Dr Karol Nawrocki : À l’adolescence, mais nous savons qu’à l’époque, son sport de prédilection était le football. Teddy a laissé des notes sur ses entraînements qui nous en disent beaucoup sur sa tactique et sa technique. Son entraîneur était Feliks « Papa » Stamm, qui a formé des générations entières de boxeurs, tant avant qu’après la Seconde Guerre mondiale.
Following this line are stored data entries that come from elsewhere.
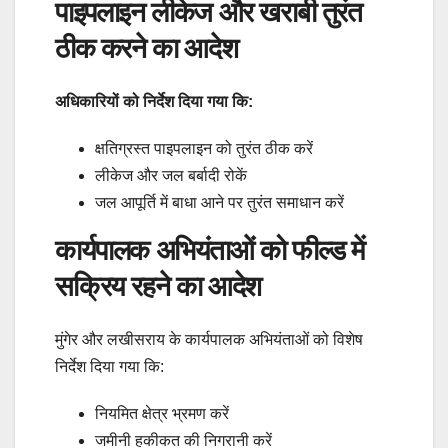
पाइपलाइन लीकेज और खराबी तुरंत
ठीक करने का आदेश
अधिकारियों को निर्देश दिया गया कि:
क्षतिग्रस्त पाइपलाइन को तुरंत ठीक करें
लीकेज और जल बर्बादी रोकें
जल आपूर्ति में बाधा आने पर तुरंत समाधान करें
कार्यपालक अभियंताओं को फील्ड में
सक्रिय रहने का आदेश
मुंगेर और लखीसराय के कार्यपालक अभियंताओं को विशेष
निर्देश दिया गया कि:
नियमित क्षेत्र भ्रमण करें
जमीनी हकीकत की निगरानी करें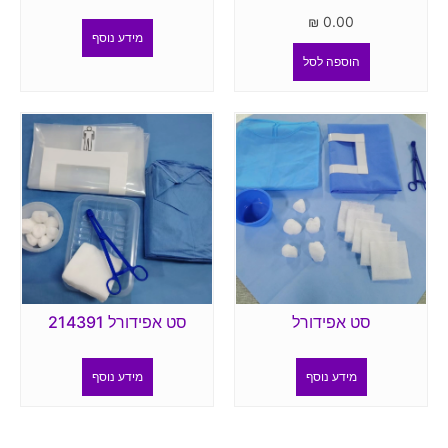
₪
0.00
מידע נוסף
הוספה לסל
סט אפידורל
סט אפידורל 214391
מידע נוסף
מידע נוסף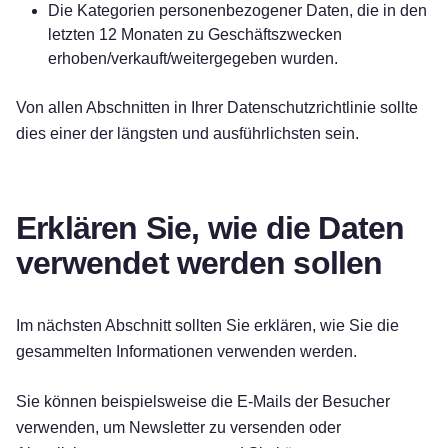
Die Kategorien personenbezogener Daten, die in den
letzten 12 Monaten zu Geschäftszwecken
erhoben/verkauft/weitergegeben wurden.
Von allen Abschnitten in Ihrer Datenschutzrichtlinie sollte
dies einer der längsten und ausführlichsten sein.
Erklären Sie, wie die Daten
verwendet werden sollen
Im nächsten Abschnitt sollten Sie erklären, wie Sie die
gesammelten Informationen verwenden werden.
Kostenlos testen!
Sie können beispielsweise die E-Mails der Besucher
verwenden, um Newsletter zu versenden oder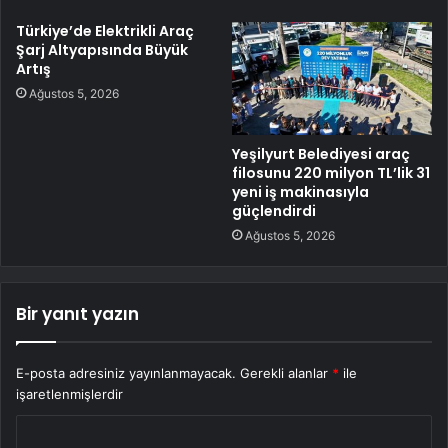
Türkiye’de Elektrikli Araç
Şarj Altyapısında Büyük
Artış
Ağustos 5, 2026
Yeşilyurt Belediyesi araç
filosunu 220 milyon TL’lik 31
yeni iş makinasıyla
güçlendirdi
Ağustos 5, 2026
Bir yanıt yazın
E-posta adresiniz yayınlanmayacak.
Gerekli alanlar
*
ile
işaretlenmişlerdir
Y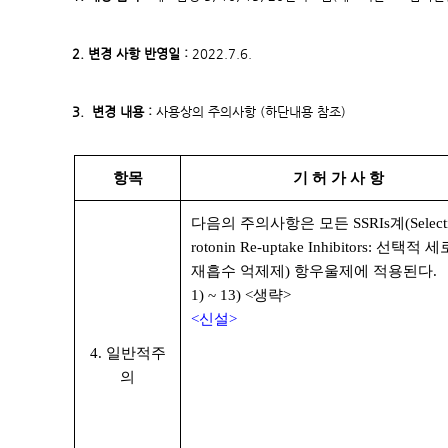
2. 변경 사항 반영일 :
2022.7.6.
3. 변경 내용 :
사용상의 주의사항 (하단내용 참조)
항목
기 허 가 사 항
다음의 주의사항은 모든 SSRIs계(Selecti
rotonin Re-uptake Inhibitors: 선택적
재흡수 억제제) 항우울제에 적용된다.
1) ~ 13) <생략>
<신설>
4. 일반적주
의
Et puis la guerre a éclaté.
Exactement. Le 8 septembre 1939, Pietrzykowski défendait Varsovie, sa ville natale. Il combattait dans le régiment d’artillerie légère. Il ne défendait pas seulement son pays, mais aussi sa maison, sa rue et ses proches. Après la reddition de l’armée polonaise, il a été obligé de s’enfuir, mais les nazis l’ont arrêté à la frontière entre la Hongrie et la Yougoslavie. Il avait 23 ans. Il a été détenu dans les prisons de Muszyna, de Nowy Sącz et de Tarnów, avant d’être transféré à Auschwitz dans le premier convoi de masse. Son numéro matricule était le 77.
Comment s’est déroulé son premier match de boxe à Auschwitz ?
Il n’a pas commencé à boxer tout de suite ; il a d’abord été affecté dans un atelier de menuiserie. Sa forme physique l’a aidé à survivre au travail forcé. Son premier adversaire fut Walter Dünning, un kapo allemand qui, avant la guerre, était vice-champion d’Allemagne poids moyen. C’était en mars 1941.
Parce que Dünning était connu pour son sadisme, ses codétenus lui ont proposé de combattre Pietrzykowski. Dünning pesait 70 kg, Pietrzykowski environ 40 kg. Ils se sont affrontés avec leurs gants de travail. Dünning a mis fin au combat quand il a compris qu’il allait perdre, et Pietrzykowski s’est vu récompensé par une bouchée de pain et un morceau de margarine. Il a partagé ce butin avec d’autres détenus.
Combien de matchs Pietrzykowski a-t-il disputés à Auschwitz ?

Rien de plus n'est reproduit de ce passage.